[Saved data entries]

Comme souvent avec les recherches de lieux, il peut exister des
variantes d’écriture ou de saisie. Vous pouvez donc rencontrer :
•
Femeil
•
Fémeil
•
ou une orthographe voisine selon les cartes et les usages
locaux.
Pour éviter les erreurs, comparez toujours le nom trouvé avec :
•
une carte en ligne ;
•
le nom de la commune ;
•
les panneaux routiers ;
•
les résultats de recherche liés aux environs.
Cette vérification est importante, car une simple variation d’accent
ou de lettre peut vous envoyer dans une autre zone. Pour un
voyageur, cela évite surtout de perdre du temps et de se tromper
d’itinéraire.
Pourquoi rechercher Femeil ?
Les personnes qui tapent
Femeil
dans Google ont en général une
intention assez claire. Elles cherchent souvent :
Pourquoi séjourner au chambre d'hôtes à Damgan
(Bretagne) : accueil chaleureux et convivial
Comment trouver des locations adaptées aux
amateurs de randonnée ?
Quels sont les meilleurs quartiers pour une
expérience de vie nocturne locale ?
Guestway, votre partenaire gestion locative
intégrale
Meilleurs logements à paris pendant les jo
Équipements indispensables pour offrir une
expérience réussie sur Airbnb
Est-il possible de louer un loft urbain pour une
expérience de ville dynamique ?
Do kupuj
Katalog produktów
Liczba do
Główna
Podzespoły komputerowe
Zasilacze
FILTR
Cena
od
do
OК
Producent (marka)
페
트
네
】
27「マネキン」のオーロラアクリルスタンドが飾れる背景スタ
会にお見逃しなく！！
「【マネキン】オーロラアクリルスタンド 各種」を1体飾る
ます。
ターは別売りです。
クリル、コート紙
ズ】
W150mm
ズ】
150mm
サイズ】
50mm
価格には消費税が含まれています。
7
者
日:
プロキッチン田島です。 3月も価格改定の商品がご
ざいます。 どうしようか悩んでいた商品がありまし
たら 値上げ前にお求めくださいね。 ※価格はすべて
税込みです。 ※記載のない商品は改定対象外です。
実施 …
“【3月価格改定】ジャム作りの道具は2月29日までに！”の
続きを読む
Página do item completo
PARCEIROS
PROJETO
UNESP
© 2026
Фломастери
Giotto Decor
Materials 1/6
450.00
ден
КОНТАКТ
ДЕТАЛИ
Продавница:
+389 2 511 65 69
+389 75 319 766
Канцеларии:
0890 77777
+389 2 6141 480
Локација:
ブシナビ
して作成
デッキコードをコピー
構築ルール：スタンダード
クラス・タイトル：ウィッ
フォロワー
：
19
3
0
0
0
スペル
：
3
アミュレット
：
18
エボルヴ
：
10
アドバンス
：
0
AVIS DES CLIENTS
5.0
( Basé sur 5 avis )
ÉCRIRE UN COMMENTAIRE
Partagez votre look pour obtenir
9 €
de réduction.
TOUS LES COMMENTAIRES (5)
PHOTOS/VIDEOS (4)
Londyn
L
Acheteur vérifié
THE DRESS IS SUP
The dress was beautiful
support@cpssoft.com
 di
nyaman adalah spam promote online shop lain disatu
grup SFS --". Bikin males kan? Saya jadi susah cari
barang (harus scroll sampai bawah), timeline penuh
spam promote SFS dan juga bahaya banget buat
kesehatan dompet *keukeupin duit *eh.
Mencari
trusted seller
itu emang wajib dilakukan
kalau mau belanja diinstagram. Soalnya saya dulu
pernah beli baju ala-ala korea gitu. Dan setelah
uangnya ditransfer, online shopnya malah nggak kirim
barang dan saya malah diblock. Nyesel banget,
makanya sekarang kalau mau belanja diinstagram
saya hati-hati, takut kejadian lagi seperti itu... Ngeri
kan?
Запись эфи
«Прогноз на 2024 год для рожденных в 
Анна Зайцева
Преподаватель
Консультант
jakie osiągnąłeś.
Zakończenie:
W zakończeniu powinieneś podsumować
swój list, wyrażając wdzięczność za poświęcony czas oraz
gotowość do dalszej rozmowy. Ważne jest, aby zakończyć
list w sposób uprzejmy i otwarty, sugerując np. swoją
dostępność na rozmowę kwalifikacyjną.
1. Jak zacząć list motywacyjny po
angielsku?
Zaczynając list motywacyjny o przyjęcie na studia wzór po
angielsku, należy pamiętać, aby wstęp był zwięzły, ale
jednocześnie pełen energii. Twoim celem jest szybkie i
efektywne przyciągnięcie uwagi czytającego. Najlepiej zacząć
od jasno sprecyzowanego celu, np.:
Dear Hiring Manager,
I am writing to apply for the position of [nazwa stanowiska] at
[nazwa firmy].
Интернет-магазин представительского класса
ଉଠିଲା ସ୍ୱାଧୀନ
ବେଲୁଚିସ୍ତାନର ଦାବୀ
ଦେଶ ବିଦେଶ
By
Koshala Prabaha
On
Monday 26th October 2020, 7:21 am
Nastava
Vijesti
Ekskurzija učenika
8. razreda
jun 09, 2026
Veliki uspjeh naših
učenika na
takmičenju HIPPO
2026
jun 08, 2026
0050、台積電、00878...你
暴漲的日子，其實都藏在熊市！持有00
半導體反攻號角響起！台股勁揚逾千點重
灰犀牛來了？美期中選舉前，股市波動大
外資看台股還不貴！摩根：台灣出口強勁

[Exercise requirements]
Gather up every line in the data above that contains the word "belanja", copying each one.

[Response to this exercise]
kalau mau belanja diinstagram. Soalnya saya dulu
makanya sekarang kalau mau belanja diinstagram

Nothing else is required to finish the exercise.